Concert du vendredi 27 avril 2018. Salle Elie de Brignac.

Tous vêtus de noir, l’arrivée du quatuor dans la salle Elie de Brignac ressemble plus à celle des élèves d’un petit séminaire qui viennent en vacances à Deauville, tellement ils sont jeunes et semblent dynamiques. Et dynamiques ils le sont.

Programme classique : un quatuor de Beethoven et le quintette en fa mineur de César Franck.

Du quatuor  Razumowsky en fa majeur,  le violoniste Radicati  avait déclaré à Beethoven que ce n’était pas de la musique et le musicien lui avait répondu : « Ce n’est pas pour vous, c’est pour les temps à venir. »

Il est vrai que la démesure et la surprise sont les grandes invitées de ce quatuor, la longueur d’abord, un scherzo de plus de quatre cents mesures et le premier thème, le thème principal confié au violoncelle dont la partition quasi acrobatique envahit et règne sur le morceau.

Et le quatuor fait fi  des instruments et des instrumentistes comme si le morceau était une vaste provocation, à la fois dans la forme et dans le fond, d’ailleurs Beethoven avait prévenu : « Croyez-vous que je pense à vos misérables violons lorsque l’esprit me parle ? »

Cette musique toute en rupture, avec des syncopes qui cassent sans cesse le rythme de l’ensemble, des syncopes jouées successivement par les quatre instruments , s’intègrent magistralement  à la structure de l’œuvre. Le quatuor fait dire à un journal de Vienne : « C’est une musique de cinglé, une mauvaise farce de toqué. » Au XXIème siècle, on aime cette folie là, qui nous semble bien raisonnable.

Le quatuor dédié au russe Razumowsky n’oublie pas la musique de ce pays et c’est le constant passage de majeur en mineur, de l’ombre à la lumière qui nous le rappelle sans cesse jusqu’à cet allegro qui vient mourir à la Beethoven en quelques sursauts mélodiques.

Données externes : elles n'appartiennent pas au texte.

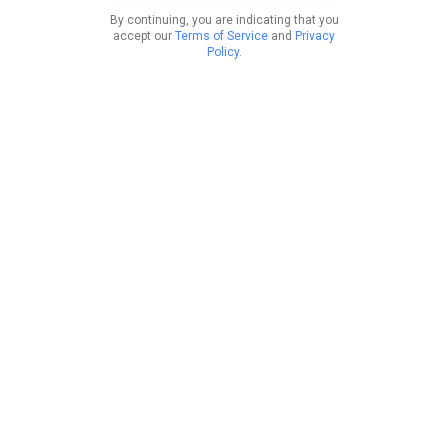
By continuing, you are indicating that you
accept our
Terms of Service
and
Privacy
Policy
.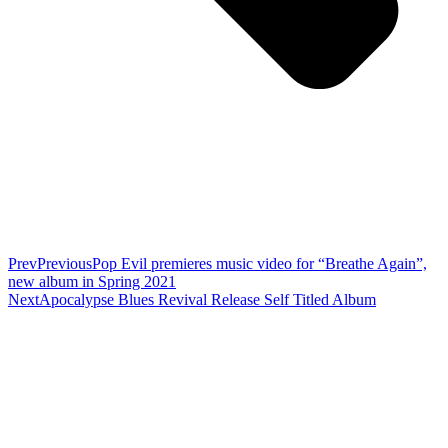
Prev
Previous
Pop Evil premieres music video for “Breathe Again”,
new album in Spring 2021
Next
Apocalypse Blues Revival Release Self Titled Album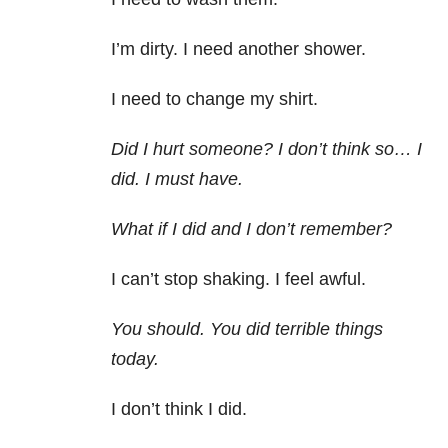
I’m dirty. I need another shower.
I need to change my shirt.
Did I hurt someone? I don’t think so… I
did. I must have.
What if I did and I don’t remember?
I can’t stop shaking. I feel awful.
You should. You did terrible things
today.
I don’t think I did.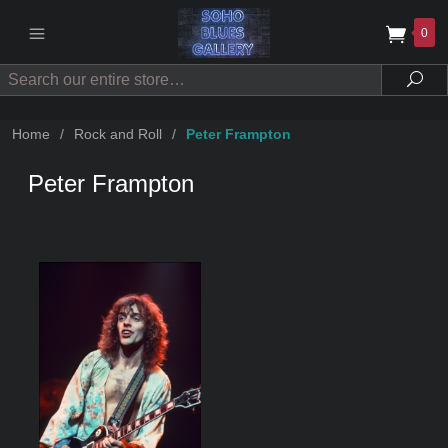
0
Search
Sea
Home
/
Rock and Roll
/
Peter Frampton
Peter Frampton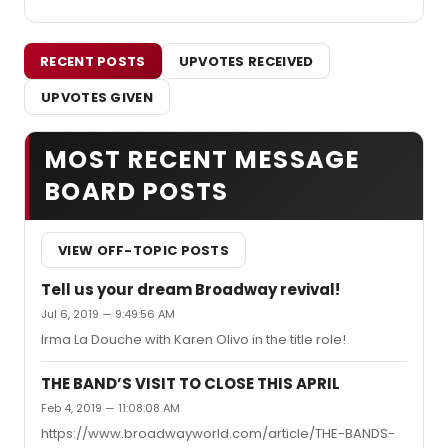
RECENT POSTS
UPVOTES RECEIVED
UPVOTES GIVEN
MOST RECENT MESSAGE
BOARD POSTS
VIEW OFF-TOPIC POSTS
Tell us your dream Broadway revival!
Jul 6, 2019 — 9:49:56 AM
Irma La Douche with Karen Olivo in the title role!
THE BAND’S VISIT TO CLOSE THIS APRIL
Feb 4, 2019 — 11:08:08 AM
https://www.broadwayworld.com/article/THE-BANDS-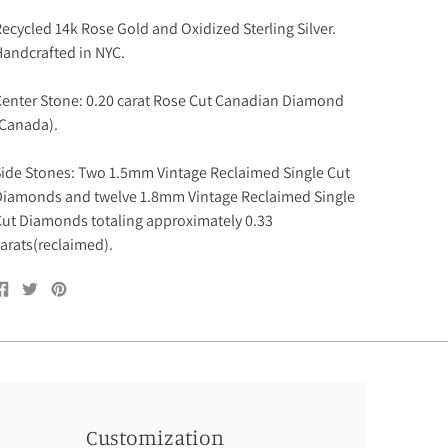
ecycled 14k Rose Gold and Oxidized Sterling Silver.
andcrafted in NYC.
enter Stone: 0.20 carat Rose Cut Canadian Diamond
(Canada).
ide Stones: Two 1.5mm Vintage Reclaimed Single Cut
iamonds and twelve 1.8mm Vintage Reclaimed Single
ut Diamonds totaling approximately 0.33
arats(reclaimed).
Share
Tweet
Pin
on
on
on
Facebook
Twitter
Pinterest
Customization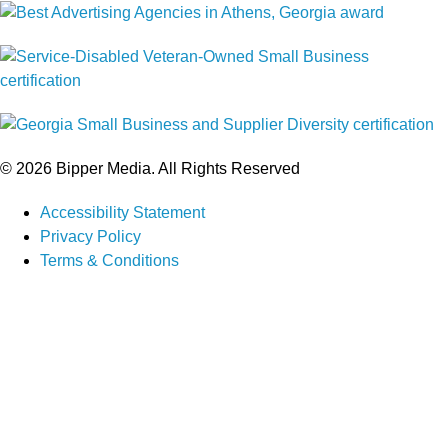
© 2026 Bipper Media. All Rights Reserved
Accessibility Statement
Privacy Policy
Terms & Conditions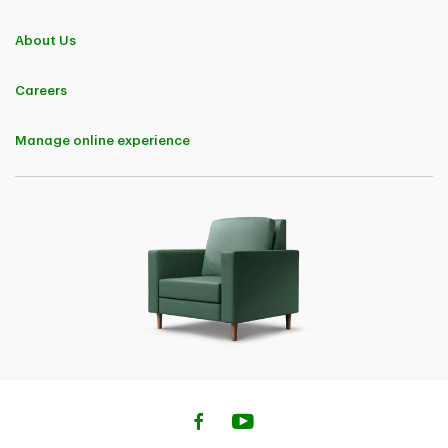
Quebec)
A 10% Buy Online Discount in the first policy term will be
About Us
available to customers for completing the home, condo or
tenant Insurance purchase online. The Buy Online Discount is
applicable to premiums charged for the base insurance
Careers
policy and the following endorsements: Above Ground Water,
Extended Water Damage and Fuel Overflow or Escape.
• 5% Savings on Home Insurance (Quebec)
Manage online experience
A Buy Online Discount of 5% in the first policy term will be
available to customers for completing the Home, Condo or
Tenant insurance purchase online. The Buy Online Discount is
applicable to premiums charged for the base insurance
policy and the following endorsements: Above Ground Water,
Extended Water Damage and Fuel Oil Overflow or Escape
• 10% Savings on Car Insurance (Quebec)
A Buy Online Discount of 10% in the first policy term will be
available to customers for completing the car insurance
purchase online. The Buy Online Discount is applicable to
premiums charged for each of the following coverages: Civil
Liability, Damage to Insured Vehicles (All Perils, Collision or
Upset, Comprehensive and Specified Perils).
• 5% Auto Insurance Savings (Nova Scotia &
Newfoundland)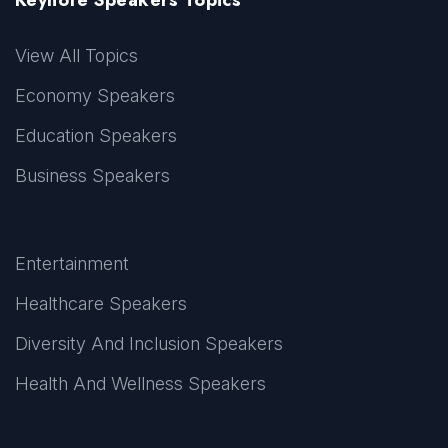
View All Topics
Economy Speakers
Education Speakers
Business Speakers
Entertainment
Healthcare Speakers
Diversity And Inclusion Speakers
Health And Wellness Speakers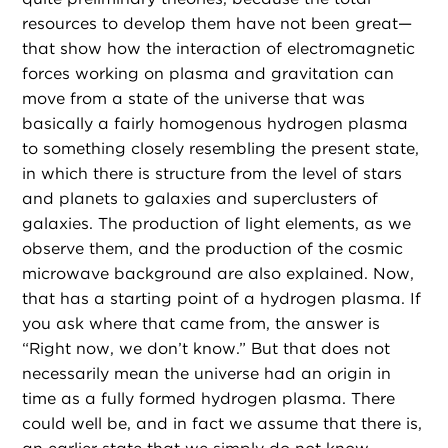
resources to develop them have not been great—
that show how the interaction of electromagnetic
forces working on plasma and gravitation can
move from a state of the universe that was
basically a fairly homogenous hydrogen plasma
to something closely resembling the present state,
in which there is structure from the level of stars
and planets to galaxies and superclusters of
galaxies. The production of light elements, as we
observe them, and the production of the cosmic
microwave background are also explained. Now,
that has a starting point of a hydrogen plasma. If
you ask where that came from, the answer is
“Right now, we don’t know.” But that does not
necessarily mean the universe had an origin in
time as a fully formed hydrogen plasma. There
could well be, and in fact we assume that there is,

Le quatuor Arod joue et se joue de la difficulté de la partition avec une belle aisance et une belle légèreté, la virtuosité est assumée d’un bout à l’autre du concert et le violoncelle de Samy Rachid, roi de ce quatuor puisqu’il est en charge de tous les thèmes, les  propulse à leur juste place de soliste sans être pesant et dominateur.

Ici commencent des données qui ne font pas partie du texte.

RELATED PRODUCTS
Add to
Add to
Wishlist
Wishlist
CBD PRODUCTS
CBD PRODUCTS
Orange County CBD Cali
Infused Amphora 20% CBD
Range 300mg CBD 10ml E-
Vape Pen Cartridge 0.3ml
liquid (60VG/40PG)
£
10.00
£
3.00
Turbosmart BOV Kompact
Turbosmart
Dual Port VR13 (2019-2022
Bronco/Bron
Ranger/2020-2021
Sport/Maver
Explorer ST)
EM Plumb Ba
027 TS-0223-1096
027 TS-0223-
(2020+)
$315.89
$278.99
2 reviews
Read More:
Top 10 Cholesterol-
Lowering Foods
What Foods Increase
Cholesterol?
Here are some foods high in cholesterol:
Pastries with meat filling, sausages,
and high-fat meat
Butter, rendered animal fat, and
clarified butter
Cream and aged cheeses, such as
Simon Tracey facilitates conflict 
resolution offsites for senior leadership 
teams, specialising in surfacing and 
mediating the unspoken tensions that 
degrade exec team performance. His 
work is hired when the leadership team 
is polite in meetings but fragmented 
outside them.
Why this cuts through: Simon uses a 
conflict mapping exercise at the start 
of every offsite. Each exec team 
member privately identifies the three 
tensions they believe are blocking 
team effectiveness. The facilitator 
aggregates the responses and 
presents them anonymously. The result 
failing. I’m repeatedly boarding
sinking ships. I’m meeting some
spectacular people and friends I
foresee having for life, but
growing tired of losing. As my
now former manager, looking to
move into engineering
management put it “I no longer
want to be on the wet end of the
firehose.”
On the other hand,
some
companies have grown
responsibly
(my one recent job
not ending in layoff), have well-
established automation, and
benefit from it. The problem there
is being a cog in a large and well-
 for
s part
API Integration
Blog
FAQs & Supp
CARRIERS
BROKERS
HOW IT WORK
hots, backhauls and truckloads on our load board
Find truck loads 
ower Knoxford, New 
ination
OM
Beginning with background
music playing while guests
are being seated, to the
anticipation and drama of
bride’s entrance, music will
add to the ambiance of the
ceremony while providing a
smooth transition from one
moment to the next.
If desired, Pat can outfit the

Faisons un bon de soixante dix ans, pour nous plonger dans un tout autre registre, celui du quintette en fa mineur de César Franck. Lorsque le piano entre en scène, c’est comme un petit orchestre symphonique qui joue la partition. La fulgurante partition de ce piano magnifiquement servie par Guillaume Bellom va soutenir le quatuor, le faire briller, le précéder, l’habiller.

A la création, c’est Saint Saens qui tenait la partie de piano, il ne l’avait pas aimée et alors que le quintette lui est dédié, à la fin du concert, il était parti directement dans les coulisses en “oubliant“ la partition  sur le piano.

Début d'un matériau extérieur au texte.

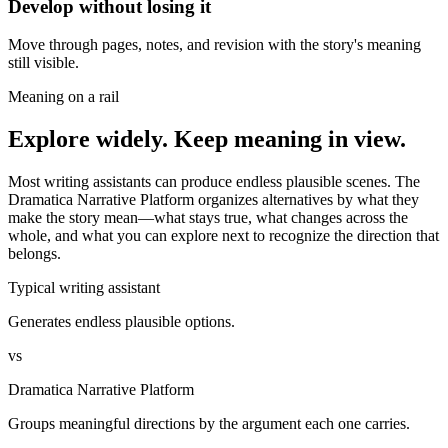
Develop without losing it
Move through pages, notes, and revision with the story's meaning
still visible.
Meaning on a rail
Explore widely. Keep meaning in view.
Most writing assistants can produce endless plausible scenes. The
Dramatica Narrative Platform organizes alternatives by what they
make the story mean—what stays true, what changes across the
whole, and what you can explore next to recognize the direction that
belongs.
Typical writing assistant
Generates endless plausible options.
vs
Dramatica Narrative Platform
Groups meaningful directions by the argument each one carries.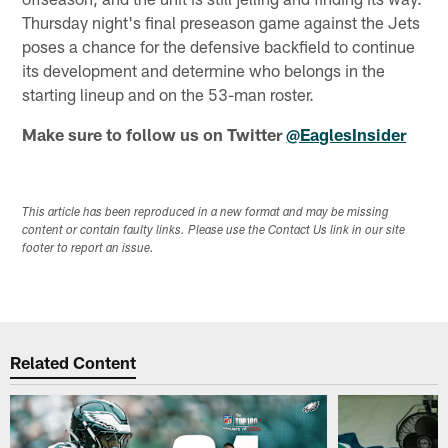
Thursday night's final preseason game against the Jets
poses a chance for the defensive backfield to continue
its development and determine who belongs in the
starting lineup and on the 53-man roster.
Make sure to follow us on Twitter
@EaglesInsider
This article has been reproduced in a new format and may be missing
content or contain faulty links. Please use the Contact Us link in our site
footer to report an issue.
Related Content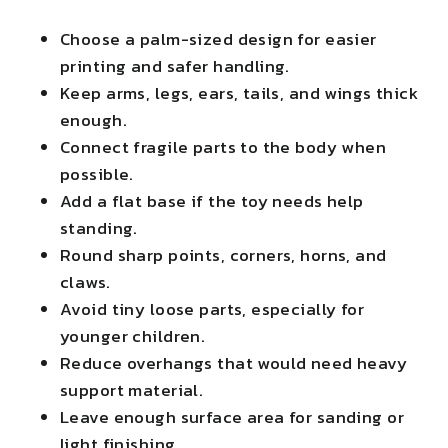
Choose a palm-sized design for easier
printing and safer handling.
Keep arms, legs, ears, tails, and wings thick
enough.
Connect fragile parts to the body when
possible.
Add a flat base if the toy needs help
standing.
Round sharp points, corners, horns, and
claws.
Avoid tiny loose parts, especially for
younger children.
Reduce overhangs that would need heavy
support material.
Leave enough surface area for sanding or
light finishing.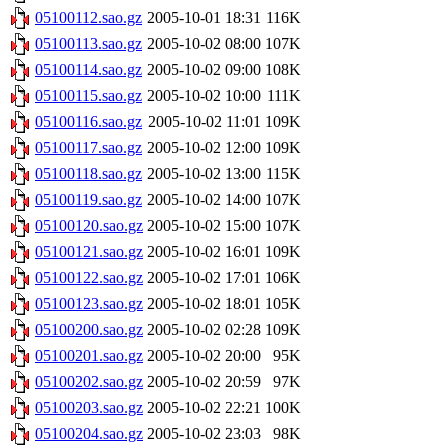
05100112.sao.gz
2005-10-01 18:31
116K
05100113.sao.gz
2005-10-02 08:00
107K
05100114.sao.gz
2005-10-02 09:00
108K
05100115.sao.gz
2005-10-02 10:00
111K
05100116.sao.gz
2005-10-02 11:01
109K
05100117.sao.gz
2005-10-02 12:00
109K
05100118.sao.gz
2005-10-02 13:00
115K
05100119.sao.gz
2005-10-02 14:00
107K
05100120.sao.gz
2005-10-02 15:00
107K
05100121.sao.gz
2005-10-02 16:01
109K
05100122.sao.gz
2005-10-02 17:01
106K
05100123.sao.gz
2005-10-02 18:01
105K
05100200.sao.gz
2005-10-02 02:28
109K
05100201.sao.gz
2005-10-02 20:00
95K
05100202.sao.gz
2005-10-02 20:59
97K
05100203.sao.gz
2005-10-02 22:21
100K
05100204.sao.gz
2005-10-02 23:03
98K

Le violon joue une mélodie lente soutenue par les trois autres cordes et soudain la lumière jaillit grâce aux arpèges brillantes du piano. Piano et cordes se répondent vivement avant un solo du piano qui fait se rejoindre les cinq instruments dans une série de leitmotivs à l’unisson (chers à Wagner).

Le lento est plus calme, plus sourd aussi, et les pianissimo tout en nuances nous transportent chez Marcel Proust à la recherche de son temps pas si perdu à écrire des merveilles.

Franck a sauté le scherzo pour passer directement à l’allegro confuocco fait à la fois d’accords sombres et de doubles croches nerveuses qui alternent les deux modes mineurs et majeurs pour retourner à la tonalité originale aux échos qui ne sont pas étrangers au quintette de Brahms.

Le quatuor Arod nous offre un bis magnifique et copieux : le mouvement lent du quintette de  Schumann. Dans le répertoire, il existe peu de quintettes,  Franck vient de nous  prouver dans le précédent morceau qu’il avait réussi à maîtriser une telle formation. Schumann est un des premiers à utiliser cette configuration et il réussit superbement la difficile osmose entre les trois tessitures de cordes et le piano. Il faut effectivement réussir le mélange entre les sonorités des cordes et celle du piano (cordes frottées et cordes frappées) et ce mouvement lent in modo di marca en est la réussite parfaite. Le rythme lent et lourd nous entraînerait facilement vers une marche funèbre mais les graves du violoncelle et le aigus du violon combinés à la “rythmique“ du piano font s’élever la musique  à une hauteur spirituelle rare. D’un bout à l’autre, ce quintette, grâce au quatuor Arod et au très talentueux pianiste Guillaume Bellom, nous a transporté et c’est une belle conclusion à ce concert, à l’image de ce festival de Pâques de Deauville qui nous révèle chaque année de jeunes artistes et font vivre cette musique, la musique.